Chronicle Journal Thunder Bay

Saturday, December 29, 2007

 

Blair Wasylenko is the perfect fit for Trout Lake Learning center's newest research project, said JP Fraser, spokesman for the center.

 

Starting in February, Wasylenko, a local man, will begin his one-year stint as the center's study director for the McIntyre Superior Rainbow Study.

 

"He was the most qualified of all of the people who applied," said Fraser. "It is exciting when you have somebody who wants to come home and is really interested in what we are doing." Wasylenko said his degree in ecology with an emphasis in landscape ecology from the University of Guelph landed him the internship, along with his experience from a former summer student position at the Ministry of Natural Resources in Thunder Bay.

 

During the Trout Lake Learning center internship, which is being funded by the Northern Ontario Heritage Fund, Wasylenko will try to uncover the mystery of why rainbow trout (steelhead) no longer run from Lake Superior to Trout Lake, the source waters of the McIntyre River.

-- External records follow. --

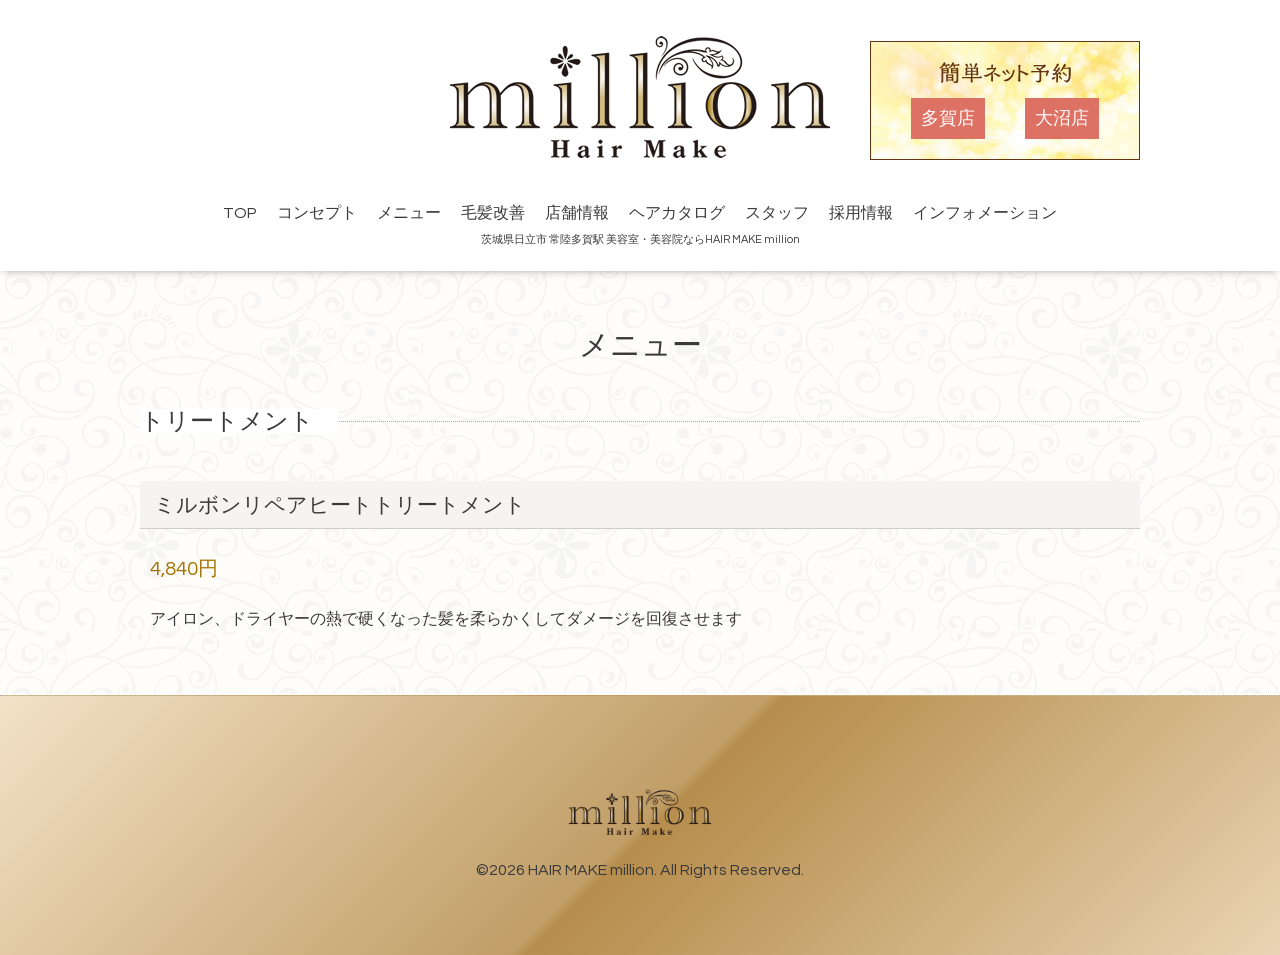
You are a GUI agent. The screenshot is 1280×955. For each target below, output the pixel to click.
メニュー (409, 213)
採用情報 (861, 213)
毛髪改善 (493, 213)
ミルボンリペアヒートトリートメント (340, 505)
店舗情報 (577, 213)
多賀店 (948, 118)
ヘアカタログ (677, 213)
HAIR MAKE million (591, 870)
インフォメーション (985, 213)
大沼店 (1062, 118)
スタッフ (777, 213)
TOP (240, 213)
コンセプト (317, 213)
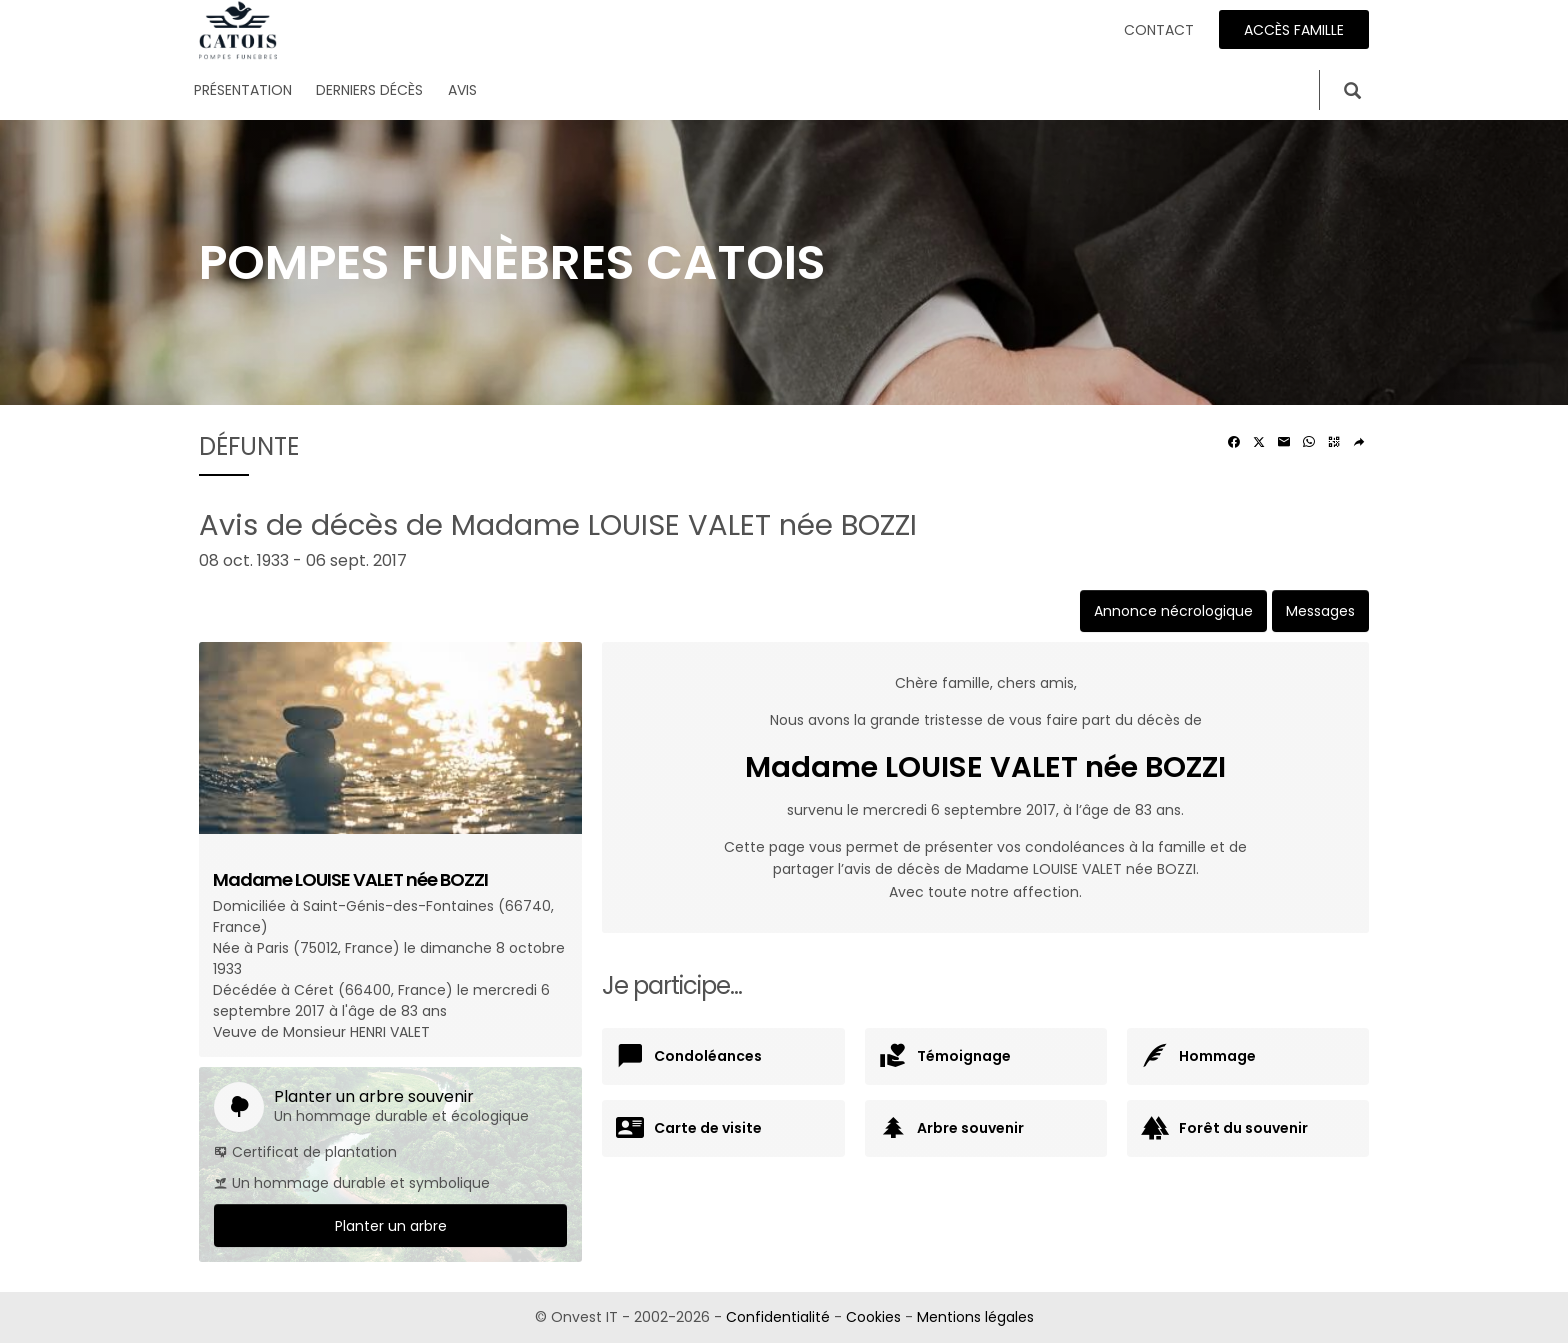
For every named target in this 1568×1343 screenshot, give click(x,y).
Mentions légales (975, 1317)
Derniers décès (369, 90)
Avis (462, 90)
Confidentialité (778, 1317)
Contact (1159, 30)
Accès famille (1294, 30)
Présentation (243, 90)
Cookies (873, 1317)
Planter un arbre (391, 1226)
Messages (1320, 611)
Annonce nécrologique (1173, 611)
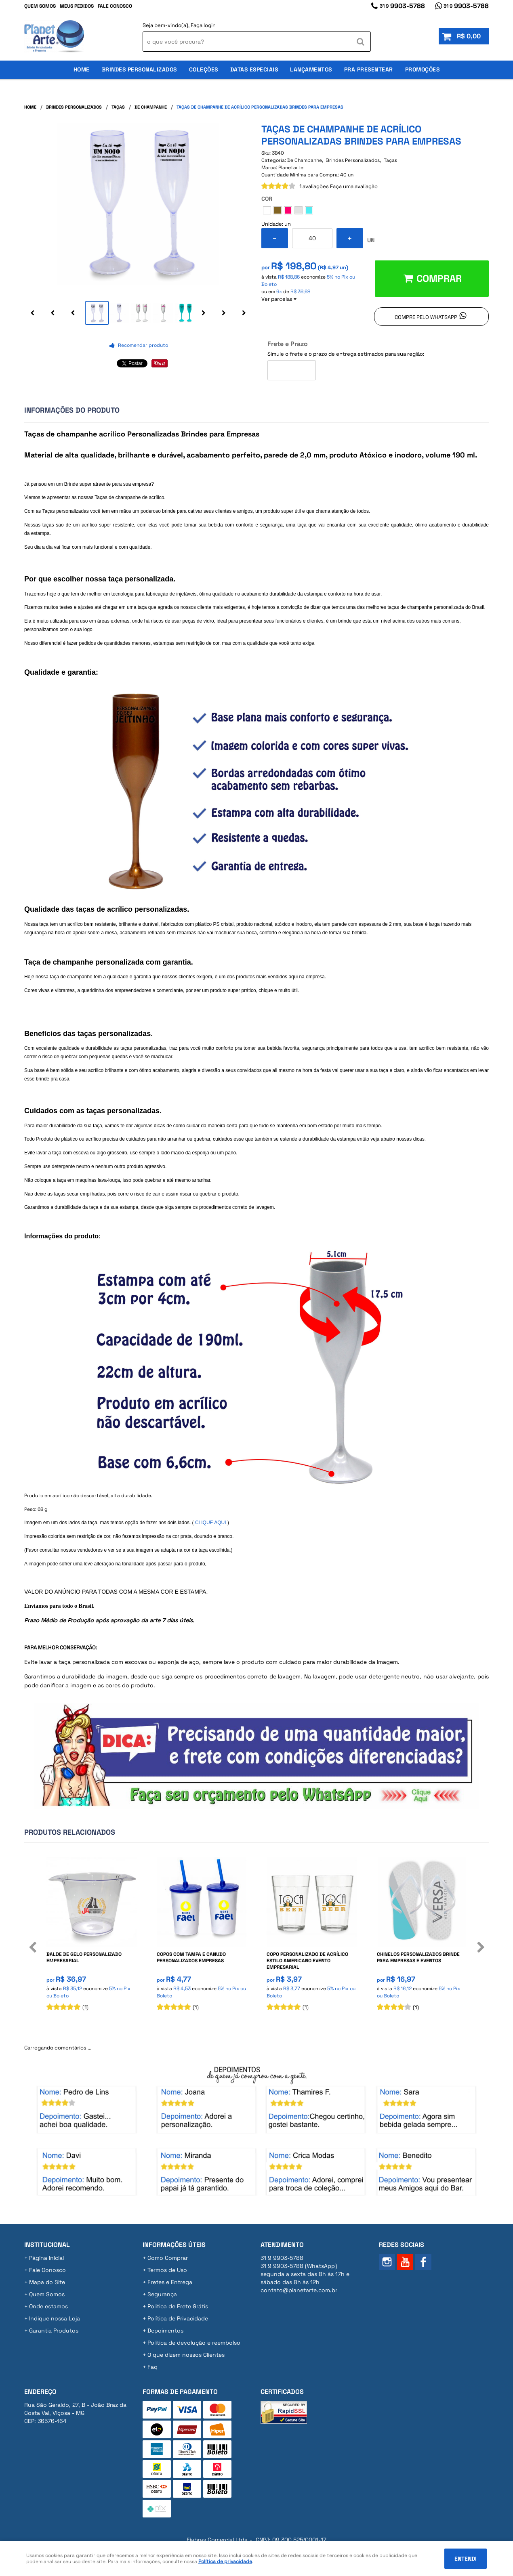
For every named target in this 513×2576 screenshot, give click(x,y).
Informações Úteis (174, 2244)
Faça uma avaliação (354, 186)
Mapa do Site (47, 2282)
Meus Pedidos (77, 6)
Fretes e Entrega (169, 2282)
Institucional (47, 2244)
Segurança (162, 2294)
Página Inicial (46, 2257)
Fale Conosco (115, 6)
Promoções (422, 69)
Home (82, 69)
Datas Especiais (254, 69)
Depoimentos (165, 2330)
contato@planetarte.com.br (299, 2290)
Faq (152, 2366)
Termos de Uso (167, 2270)
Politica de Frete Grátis (177, 2306)
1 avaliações (314, 186)
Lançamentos (311, 69)
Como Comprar (167, 2257)
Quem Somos (40, 6)
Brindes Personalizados (139, 69)
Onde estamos (48, 2306)
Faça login (203, 25)
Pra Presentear (368, 69)
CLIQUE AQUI (210, 1522)
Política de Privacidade (177, 2318)
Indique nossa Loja (54, 2318)
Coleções (203, 69)
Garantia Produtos (53, 2330)
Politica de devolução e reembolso (193, 2342)
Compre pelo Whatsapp (426, 317)
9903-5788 (402, 6)
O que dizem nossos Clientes (186, 2354)
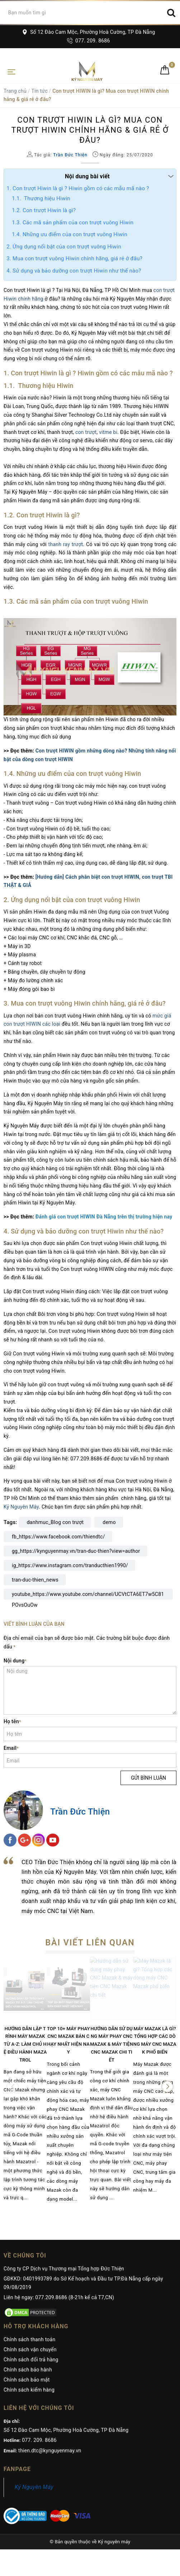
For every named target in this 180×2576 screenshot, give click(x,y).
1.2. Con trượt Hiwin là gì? (44, 210)
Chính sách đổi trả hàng (31, 2359)
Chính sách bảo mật (26, 2380)
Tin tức (39, 91)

With no theories on the reasoning quite yet, Wasylenko said he has started to think about what his research might entail.

 

"I am not entirely sure yet, but definitely we want to look at the habitat that the river can provide, get a population estimate and look at ways to improve it," he said.

Wasylenko said there have been a number of studies conducted on the population of the steelhead in the McIntyre River, but that there has been little focus on the area of the river near Trout Lake something he plans to look into.

 

"I think (the research) is important . . . because it is within the city. The pressures on (the river) are different than if it was just a creek that didn't have any industry on it or people around it," he said.

 

Rainbow trout were first introduced to Lake Superior from the West Coast in 1883. They are resilient fish that are anadromous, meaning they are born in a river, eventually progress to a lake, but then return to the river where they were born to spawn each year. Wasylenko will begin the field work of his research during the steelhead's spring spawn in April.